74 luxury firms should carefully evaluate this option to avoid brand dilution risks, maybe limiting the integration of pre-owned products in their offer to vintage exclusive pieces, capable to communicate effectively their heritage, with the potential to develop “true fashion romances” with customers.

7.2.2 Implications for theory and research

This research attempts to explore consumer experience of second hand and vintage fashion & luxury brands through qualitative research methods. Most innovative contributions are the application of Fournier’s consumer brand relationship concept (1998) to pre-owned fashion & luxury purchases, with the introduction of new consumer-brand relationships’ classifications in the specific domain of pre-owned fashion & luxury purchases, as well as the identification of consumer sense of psychological empowerment as a fundamental driver for pre-owned products’ acquisition, both second hand and vintage, in fashion &

luxury.

A first significant issue arising from the research is whether a used luxury possession is still perceived as luxury by consumers, lacking the traditional attributes of luxury goods, such as exclusive service, high price and flawless quality (Dubois et al., 2001).
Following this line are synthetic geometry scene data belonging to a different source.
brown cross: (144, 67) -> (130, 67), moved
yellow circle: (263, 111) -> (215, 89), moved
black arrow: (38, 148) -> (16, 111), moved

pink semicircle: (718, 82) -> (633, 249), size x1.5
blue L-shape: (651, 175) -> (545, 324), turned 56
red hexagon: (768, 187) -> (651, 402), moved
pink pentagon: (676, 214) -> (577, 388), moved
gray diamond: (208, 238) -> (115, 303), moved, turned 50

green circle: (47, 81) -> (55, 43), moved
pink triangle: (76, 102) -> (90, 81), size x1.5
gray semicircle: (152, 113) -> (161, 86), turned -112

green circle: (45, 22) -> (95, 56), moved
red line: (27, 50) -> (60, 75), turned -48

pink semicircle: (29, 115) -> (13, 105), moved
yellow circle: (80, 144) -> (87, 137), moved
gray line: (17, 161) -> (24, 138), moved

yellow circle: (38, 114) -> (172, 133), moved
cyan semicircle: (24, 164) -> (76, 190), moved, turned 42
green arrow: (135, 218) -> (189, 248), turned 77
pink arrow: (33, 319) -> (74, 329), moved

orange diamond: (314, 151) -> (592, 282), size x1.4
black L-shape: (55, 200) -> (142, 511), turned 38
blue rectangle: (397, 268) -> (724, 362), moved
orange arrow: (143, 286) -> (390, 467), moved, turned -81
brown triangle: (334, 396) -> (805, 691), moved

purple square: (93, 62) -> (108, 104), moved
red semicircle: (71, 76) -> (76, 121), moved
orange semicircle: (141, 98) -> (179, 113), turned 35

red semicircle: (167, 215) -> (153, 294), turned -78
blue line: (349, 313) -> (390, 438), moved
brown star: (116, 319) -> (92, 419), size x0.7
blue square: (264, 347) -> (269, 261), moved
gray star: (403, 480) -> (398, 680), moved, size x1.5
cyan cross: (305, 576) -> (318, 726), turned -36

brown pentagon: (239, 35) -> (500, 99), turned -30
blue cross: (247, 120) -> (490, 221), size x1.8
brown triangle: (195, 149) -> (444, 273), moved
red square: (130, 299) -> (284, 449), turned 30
Consumer strong interest in second hand and vintage fashion & luxury purchases demonstrated by the research develops in accordance with Heine’s theory of luxury relativity (2012), showing that one person’s trash could effectively be another person’s treasure. To sum up, luxury should be considered as a relative concept and luxury brands as intangible assets, since second-hand markets are able to transfer the experience of luxury from one customer to another, considering the set of symbolic meanings associated to second hand luxury purchases (Turunen &

Leipamaa, 2015).

75 Furthermore, the fact that consumer brand-relationship results to be affected by consumers purchasing fashion & luxury brands through channels that cannot be directly controlled by fashion & luxury companies, opens the road to possible application of multi-stakeholder branding theories (Kornum & Gyrd-Jones, 2012; Gyrd-Jones & Miller, 2013) to pre-owned fashion & luxury research field. These theories are founded on conceiving brands as no more defined simply internally from companies, but as continuously re-shaped by multiple external actors, making collaboration between firms and stakeholder ecosystems crucial for successful branding.

Moreover, other studies could focus on enriching understanding of customer-brand relationships with fashion & luxury customer-brands, and specifically of companies’

practical efforts to develop and maintain them, in order to add an industry perspective to the inquiry.

Lastly, this contribution should be seen as an incentive for future research on fashion & luxury brands to include the second hand and vintage consumer, as this will give a more holistic picture of the luxury brand experience.